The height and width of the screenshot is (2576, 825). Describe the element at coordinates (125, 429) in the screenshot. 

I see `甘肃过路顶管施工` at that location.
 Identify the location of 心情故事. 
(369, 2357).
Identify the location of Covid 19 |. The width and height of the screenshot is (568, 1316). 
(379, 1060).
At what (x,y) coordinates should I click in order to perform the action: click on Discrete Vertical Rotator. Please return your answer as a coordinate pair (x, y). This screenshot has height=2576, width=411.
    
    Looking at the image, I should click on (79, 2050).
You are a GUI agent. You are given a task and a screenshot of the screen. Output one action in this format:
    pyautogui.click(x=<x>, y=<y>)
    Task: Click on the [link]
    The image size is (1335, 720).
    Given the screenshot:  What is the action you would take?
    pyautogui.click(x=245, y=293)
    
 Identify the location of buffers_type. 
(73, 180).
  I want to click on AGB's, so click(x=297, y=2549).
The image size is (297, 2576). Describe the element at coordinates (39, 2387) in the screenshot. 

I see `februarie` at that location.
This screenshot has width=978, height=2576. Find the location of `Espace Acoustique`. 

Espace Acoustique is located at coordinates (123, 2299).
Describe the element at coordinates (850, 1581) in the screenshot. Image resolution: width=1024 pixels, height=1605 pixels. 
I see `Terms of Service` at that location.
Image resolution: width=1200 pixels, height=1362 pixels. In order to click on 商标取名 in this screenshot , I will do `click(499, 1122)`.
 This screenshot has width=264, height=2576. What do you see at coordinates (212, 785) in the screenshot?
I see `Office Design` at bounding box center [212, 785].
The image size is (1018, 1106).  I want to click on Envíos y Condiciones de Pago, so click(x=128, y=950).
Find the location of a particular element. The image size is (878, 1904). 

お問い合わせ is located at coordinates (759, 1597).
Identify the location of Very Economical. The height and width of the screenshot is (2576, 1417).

TASK DESCRIPTION -
Copy out the line holding "You are a GUI" along with all lines after it through the end of the entries, exactly and only these.

RESULT BELOW -
You are a GUI agent. You are given a task and a screenshot of the screen. Output one action in this format:
    pyautogui.click(x=<x>, y=<y>)
    Task: Click on the [link]
    The image size is (1335, 720).
    Given the screenshot:  What is the action you would take?
    pyautogui.click(x=245, y=293)
    
 Identify the location of buffers_type. 
(73, 180).
  I want to click on AGB's, so click(x=297, y=2549).
The image size is (297, 2576). Describe the element at coordinates (39, 2387) in the screenshot. 

I see `februarie` at that location.
This screenshot has width=978, height=2576. Find the location of `Espace Acoustique`. 

Espace Acoustique is located at coordinates (123, 2299).
Describe the element at coordinates (850, 1581) in the screenshot. Image resolution: width=1024 pixels, height=1605 pixels. 
I see `Terms of Service` at that location.
Image resolution: width=1200 pixels, height=1362 pixels. In order to click on 商标取名 in this screenshot , I will do `click(499, 1122)`.
 This screenshot has width=264, height=2576. What do you see at coordinates (212, 785) in the screenshot?
I see `Office Design` at bounding box center [212, 785].
The image size is (1018, 1106).  I want to click on Envíos y Condiciones de Pago, so click(x=128, y=950).
Find the location of a particular element. The image size is (878, 1904). 

お問い合わせ is located at coordinates (759, 1597).
Identify the location of Very Economical. The height and width of the screenshot is (2576, 1417).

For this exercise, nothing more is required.